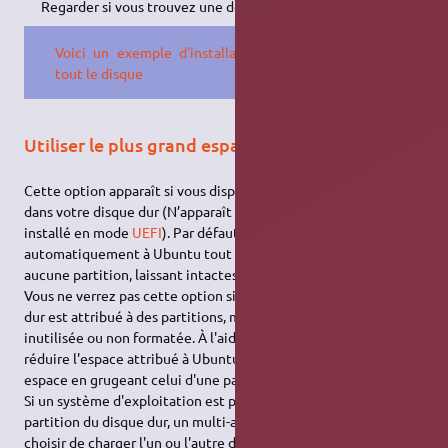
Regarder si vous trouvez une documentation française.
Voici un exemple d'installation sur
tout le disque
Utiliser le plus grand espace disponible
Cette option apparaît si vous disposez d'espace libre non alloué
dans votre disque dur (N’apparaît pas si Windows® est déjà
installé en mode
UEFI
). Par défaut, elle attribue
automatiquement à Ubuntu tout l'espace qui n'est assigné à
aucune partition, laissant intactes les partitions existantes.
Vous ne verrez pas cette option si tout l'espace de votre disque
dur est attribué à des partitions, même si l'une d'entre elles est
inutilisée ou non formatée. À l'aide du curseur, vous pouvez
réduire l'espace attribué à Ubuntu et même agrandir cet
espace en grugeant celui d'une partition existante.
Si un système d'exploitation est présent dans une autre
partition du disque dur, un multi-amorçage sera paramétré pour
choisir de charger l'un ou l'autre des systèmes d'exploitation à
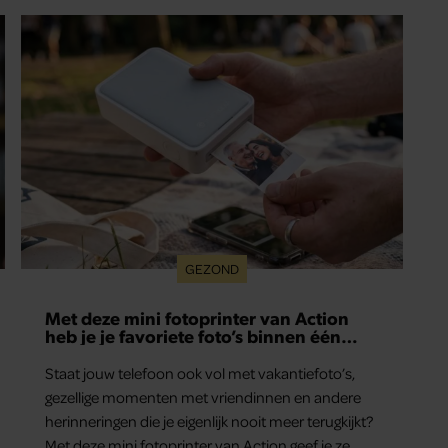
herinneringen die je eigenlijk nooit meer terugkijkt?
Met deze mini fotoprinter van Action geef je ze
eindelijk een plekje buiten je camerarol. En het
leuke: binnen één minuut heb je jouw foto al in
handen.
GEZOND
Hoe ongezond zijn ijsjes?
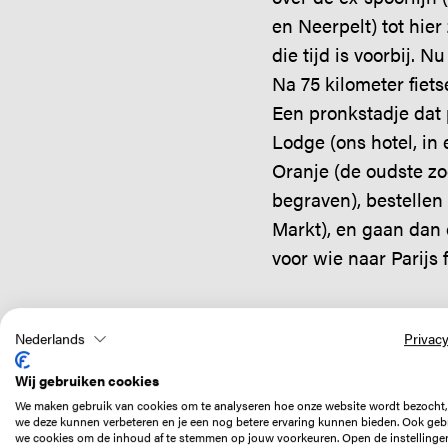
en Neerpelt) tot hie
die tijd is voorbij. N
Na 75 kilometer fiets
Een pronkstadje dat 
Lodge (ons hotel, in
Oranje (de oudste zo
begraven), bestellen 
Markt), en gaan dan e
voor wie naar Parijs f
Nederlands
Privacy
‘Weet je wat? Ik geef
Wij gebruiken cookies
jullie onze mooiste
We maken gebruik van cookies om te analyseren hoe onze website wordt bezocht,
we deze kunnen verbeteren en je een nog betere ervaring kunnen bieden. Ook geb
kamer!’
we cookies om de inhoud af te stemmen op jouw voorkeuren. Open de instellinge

:::::

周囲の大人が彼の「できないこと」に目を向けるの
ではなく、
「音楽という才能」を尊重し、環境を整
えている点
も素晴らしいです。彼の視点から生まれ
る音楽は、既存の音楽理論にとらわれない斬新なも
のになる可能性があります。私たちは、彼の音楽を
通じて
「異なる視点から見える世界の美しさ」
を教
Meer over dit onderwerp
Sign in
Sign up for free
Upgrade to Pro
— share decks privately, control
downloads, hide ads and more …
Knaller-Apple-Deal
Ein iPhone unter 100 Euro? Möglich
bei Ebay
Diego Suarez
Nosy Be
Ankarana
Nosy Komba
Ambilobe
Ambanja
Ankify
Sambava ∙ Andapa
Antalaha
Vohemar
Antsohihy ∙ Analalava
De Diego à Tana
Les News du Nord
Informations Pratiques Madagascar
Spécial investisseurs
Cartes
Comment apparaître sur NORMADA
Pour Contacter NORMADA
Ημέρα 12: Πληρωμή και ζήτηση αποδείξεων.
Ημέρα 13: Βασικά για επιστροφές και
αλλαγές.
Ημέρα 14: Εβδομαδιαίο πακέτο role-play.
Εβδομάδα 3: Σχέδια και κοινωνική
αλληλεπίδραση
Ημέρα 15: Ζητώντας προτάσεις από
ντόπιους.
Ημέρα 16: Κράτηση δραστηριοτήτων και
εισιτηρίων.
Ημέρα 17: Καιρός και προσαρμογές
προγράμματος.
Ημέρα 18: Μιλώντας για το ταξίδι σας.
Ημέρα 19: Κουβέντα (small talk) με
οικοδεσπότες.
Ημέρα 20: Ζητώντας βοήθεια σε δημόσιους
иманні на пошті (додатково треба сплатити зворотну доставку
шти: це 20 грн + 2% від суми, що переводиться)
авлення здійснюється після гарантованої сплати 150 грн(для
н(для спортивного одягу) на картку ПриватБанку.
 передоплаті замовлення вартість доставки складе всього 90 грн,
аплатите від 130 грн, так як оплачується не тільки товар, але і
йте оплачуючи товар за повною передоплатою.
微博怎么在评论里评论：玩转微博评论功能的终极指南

:::::

There is a run of lines above from the one with "Antsohihy ∙ Analalava" to the one with "Ημέρα 20: Ζητώντας βοήθεια σε δημόσιους"; print exactly that run, both ends included, and nothing else.

- [Solved problem]
Antsohihy ∙ Analalava
De Diego à Tana
Les News du Nord
Informations Pratiques Madagascar
Spécial investisseurs
Cartes
Comment apparaître sur NORMADA
Pour Contacter NORMADA
Ημέρα 12: Πληρωμή και ζήτηση αποδείξεων.
Ημέρα 13: Βασικά για επιστροφές και
αλλαγές.
Ημέρα 14: Εβδομαδιαίο πακέτο role-play.
Εβδομάδα 3: Σχέδια και κοινωνική
αλληλεπίδραση
Ημέρα 15: Ζητώντας προτάσεις από
ντόπιους.
Ημέρα 16: Κράτηση δραστηριοτήτων και
εισιτηρίων.
Ημέρα 17: Καιρός και προσαρμογές
προγράμματος.
Ημέρα 18: Μιλώντας για το ταξίδι σας.
Ημέρα 19: Κουβέντα (small talk) με
οικοδεσπότες.
Ημέρα 20: Ζητώντας βοήθεια σε δημόσιους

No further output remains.